Cinquième clé : réservez du temps en famille. Un rassemblement sans téléphones. Sans écrans. Rien que des mots. Essayez — et vous découvrirez la différence.
Ô bien-aimés — en ce temps, le téléphone parle plus que nous. Les écrans capturent nos enfants plus que nous. Si nous n’ouvrons pas la porte du dialogue dans le foyer… ils l’ouvriront ailleurs.
Alors choisissez. Soit c’est vous qui écoutez votre enfant… soit ce sera quelqu’un d’autre. Soit c’est vous qui le guidez… soit ce sera quelqu’un d’autre.
Ô serviteurs d’Allâh — souvenez-vous. La famille forte n’est pas celle qui ne se dispute jamais. C’est celle qui sait dialoguer. Et le foyer réussi n’est pas celui qui n’a pas de problèmes. C’est celui qui sait les résoudre par la bonne parole.
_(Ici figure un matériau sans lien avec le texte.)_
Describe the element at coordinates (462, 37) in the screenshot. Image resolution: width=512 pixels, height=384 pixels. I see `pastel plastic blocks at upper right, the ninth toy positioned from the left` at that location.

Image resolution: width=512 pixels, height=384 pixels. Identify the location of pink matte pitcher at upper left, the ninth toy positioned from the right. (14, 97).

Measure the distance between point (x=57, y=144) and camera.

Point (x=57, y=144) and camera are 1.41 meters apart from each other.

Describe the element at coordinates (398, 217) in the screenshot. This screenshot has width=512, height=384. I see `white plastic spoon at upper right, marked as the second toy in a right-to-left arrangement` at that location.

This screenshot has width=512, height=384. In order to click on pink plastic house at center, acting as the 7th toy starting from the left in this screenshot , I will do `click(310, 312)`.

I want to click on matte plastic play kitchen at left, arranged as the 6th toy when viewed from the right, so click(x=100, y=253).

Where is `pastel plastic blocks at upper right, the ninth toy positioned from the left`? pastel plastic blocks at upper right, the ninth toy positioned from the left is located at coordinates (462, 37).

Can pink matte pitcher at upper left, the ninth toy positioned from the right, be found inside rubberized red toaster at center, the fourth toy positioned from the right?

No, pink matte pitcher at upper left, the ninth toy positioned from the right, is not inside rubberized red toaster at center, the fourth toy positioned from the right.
Commencez dès aujourd’hui. Dès ce soir. Une bonne parole. Un rassemblement sincère. Une écoute véritable.
Voilà le chemin. Et gardez-vous de ce qui tue le dialogue avant même qu’il ne commence. La critique blessante lancée en pleine conversation. Le jugement porté avant d’avoir écouté. Les anciennes blessures ramenées à la surface. Le silence — quand la parole était nécessaire. Et cette certitude d’avoir déjà compris — avant même que l’autre ait ouvert la bouche.
Ces cinq choses ne détruisent pas seulement un échange. Elles ferment une porte. Et parfois — pour longtemps.
Qu’Allâh bénisse notre maître Muḥammad, sa famille et ses Compagnons, et leur accorde la paix.